Page-level text extractions:
:::::

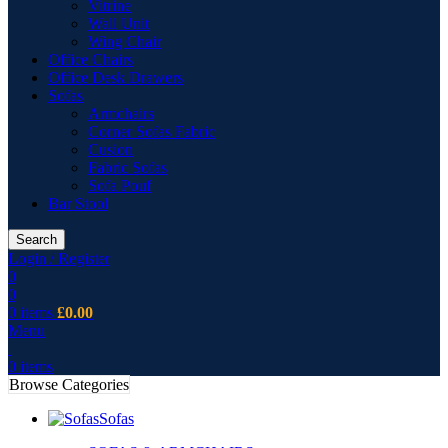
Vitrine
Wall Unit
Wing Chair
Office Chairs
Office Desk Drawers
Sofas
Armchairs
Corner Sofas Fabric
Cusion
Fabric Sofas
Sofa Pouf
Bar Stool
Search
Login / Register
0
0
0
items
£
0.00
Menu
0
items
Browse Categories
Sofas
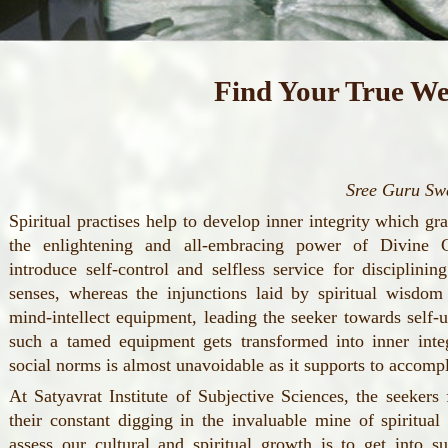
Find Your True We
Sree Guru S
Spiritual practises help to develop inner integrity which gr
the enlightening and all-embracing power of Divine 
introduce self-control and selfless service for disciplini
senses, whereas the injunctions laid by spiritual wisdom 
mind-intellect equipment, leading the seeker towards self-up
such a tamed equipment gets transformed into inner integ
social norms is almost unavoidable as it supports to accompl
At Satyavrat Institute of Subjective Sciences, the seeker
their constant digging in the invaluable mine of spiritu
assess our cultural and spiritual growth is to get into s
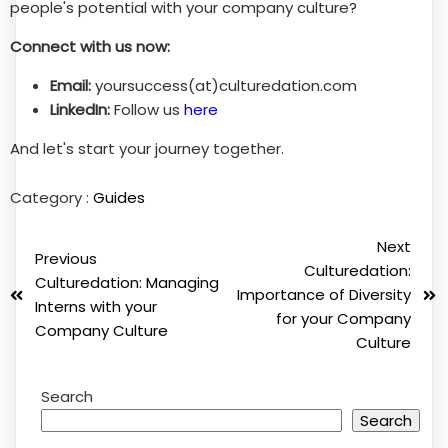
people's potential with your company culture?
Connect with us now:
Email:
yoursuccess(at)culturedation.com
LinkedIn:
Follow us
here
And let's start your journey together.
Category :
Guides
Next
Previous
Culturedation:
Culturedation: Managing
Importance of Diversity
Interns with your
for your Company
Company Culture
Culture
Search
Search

:::::

- **Task prompt**
Write out the line that contains "the enlightening and" and every line after it to the end of the data, exactly as they stand. Omit the pictures.

- **Exercise response**
the enlightening and all-embracing power of Divine 
introduce self-control and selfless service for disciplini
senses, whereas the injunctions laid by spiritual wisdom 
mind-intellect equipment, leading the seeker towards self-up
such a tamed equipment gets transformed into inner integ
social norms is almost unavoidable as it supports to accompl
At Satyavrat Institute of Subjective Sciences, the seeker
their constant digging in the invaluable mine of spiritu
assess our cultural and spiritual growth is to get into s
people's potential with your company culture?
Connect with us now:
Email:
yoursuccess(at)culturedation.com
LinkedIn:
Follow us
here
And let's start your journey together.
Category :
Guides
Next
Previous
Culturedation:
Culturedation: Managing
Importance of Diversity
Interns with your
for your Company
Company Culture
Culture
Search
Search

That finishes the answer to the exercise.